Evaluation of GPT and BERT-based models on identifying protein-protein interactions in biomedical text

Detecting protein-protein interactions (PPIs) is crucial for understanding genetic mechanisms, disease pathogenesis, and drug design. However, with the fast-paced growth of biomedical literature, there is a growing need for automated and accurate extraction of PPIs to facilitate scientific knowledge discovery. Pre-trained language models, such as generative pre-trained transformers (GPT) and bidirectional encoder representations from transformers (BERT), have shown promising results in natural language processing (NLP) tasks. We evaluated the performance of PPI identification of multiple GPT and BERT models using three manually curated gold-standard corpora: Learning Language in Logic (LLL) with 164 PPIs in 77 sentences, Human Protein Reference Database with 163 PPIs in 145 sentences, and Interaction Extraction Performance Assessment with 335 PPIs in 486 sentences. BERT-based models achieved the best overall performance, with BioBERT achieving the highest recall (91.95%) and F1-score (86.84%) and PubMedBERT achieving the highest precision (85.25%).

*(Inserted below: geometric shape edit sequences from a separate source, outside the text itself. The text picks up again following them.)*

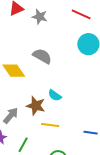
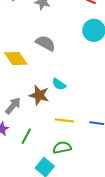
yellow line: (50, 125) -> (64, 120), moved

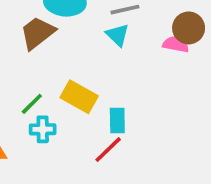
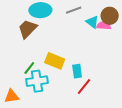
cyan triangle: (118, 35) -> (92, 22), moved
cyan cross: (43, 129) -> (37, 81), size x1.5
red line: (108, 150) -> (84, 86), moved

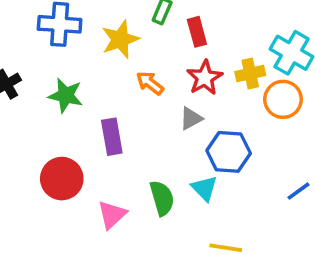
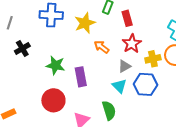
yellow cross: (250, 74) -> (153, 59), moved
green star: (66, 95) -> (55, 65), moved
cyan triangle: (204, 188) -> (119, 86), moved

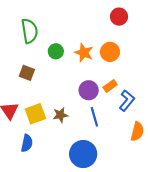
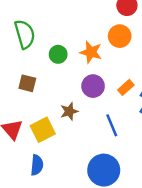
orange circle: (110, 52) -> (120, 36), moved
purple circle: (89, 90) -> (93, 86), moved
brown star: (60, 115) -> (69, 111), moved

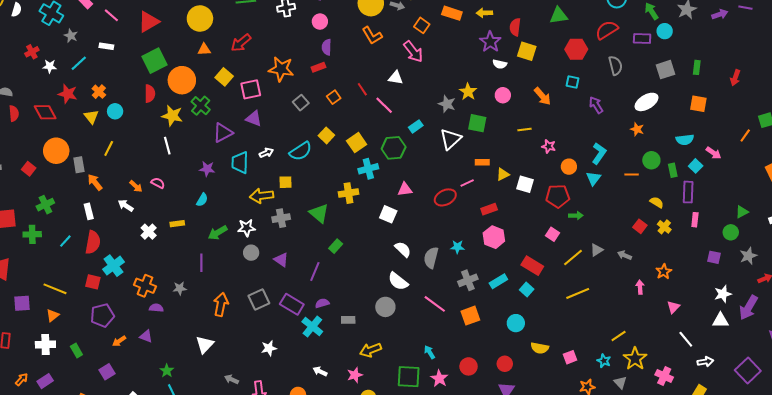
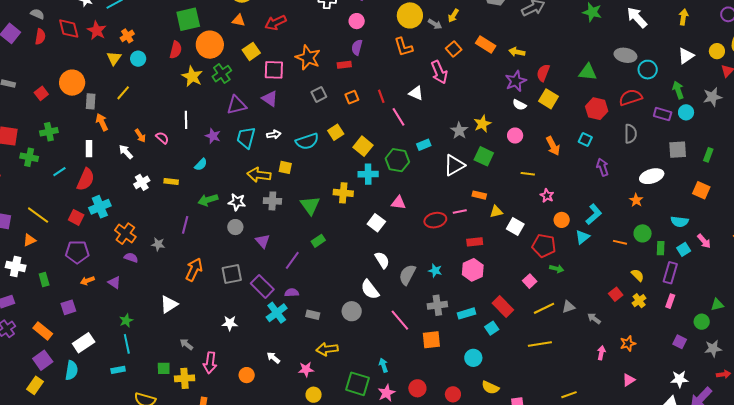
red diamond: (45, 112) -> (69, 29), moved
yellow square: (357, 143) -> (363, 146), turned -30
white line: (167, 146) -> (186, 120), moved

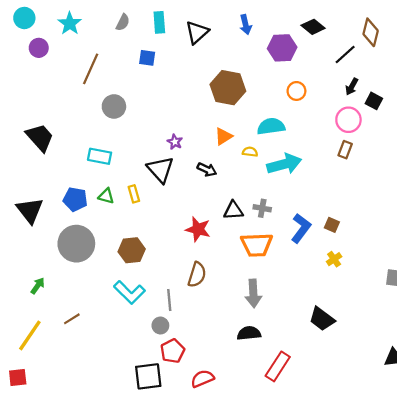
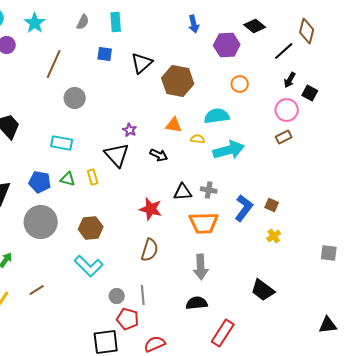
black triangle: (197, 32) -> (142, 63), moved
orange triangle: (223, 136) -> (174, 125), turned 42
brown rectangle: (345, 150) -> (284, 137), turned 42
gray line: (169, 300) -> (143, 295), moved
red pentagon: (173, 351) -> (128, 319), turned -30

Interestingly, despite not being explicitly trained for biomedical texts, GPT-4 achieved commendable performance, comparable to the top-performing BERT models. It achieved a precision of 88.37%, a recall of 85.14%, and an F1-score of 86.49% on the LLL dataset. These results suggest that GPT models can effectively detect PPIs from text data, offering promising avenues for application in biomedical literature mining. Further research could explore how these models might be fine-tuned for even more specialized tasks within the biomedical domain.

翻译：检测蛋白质-蛋白质相互作用（PPIs）对理解遗传机制、疾病发病机制及药物设计至关重要。然而，随着生物医学文献的快速增长，自动化且准确地提取PPI以促进科学知识发现的需求日益迫切。预训练语言模型，如生成式预训练变换器（GPT）和双向编码器表示变换器（BERT），已在自然语言处理（NLP）任务中展现出优异性能。我们利用三个手动标注的金标准语料库——包含77个句子中164个PPI的“逻辑学习语言”（LLL）语料库、包含145个句子中163个PPI的人类蛋白质参考数据库，以及包含486个句子中335个PPI的交互提取性能评估语料库——评估了多种GPT和BERT模型在PPI识别中的表现。基于BERT的模型取得了最优整体性能，其中BioBERT达到最高召回率（91.95%）和F1分数（86.84%），而PubMedBERT达到最高精确率（85.25%）。有趣的是，尽管未经生物医学文本的显式训练，GPT-4仍取得了与顶尖BERT模型相媲美的出色性能：在LLL数据集上其精确率为88.37%，召回率为85.14%，F1分数为86.49%。这些结果表明，GPT模型可有效从文本数据中检测PPI，为生物医学文献挖掘提供了有前景的应用方向。未来研究可进一步探索如何针对生物医学领域内的更专业任务对这些模型进行微调。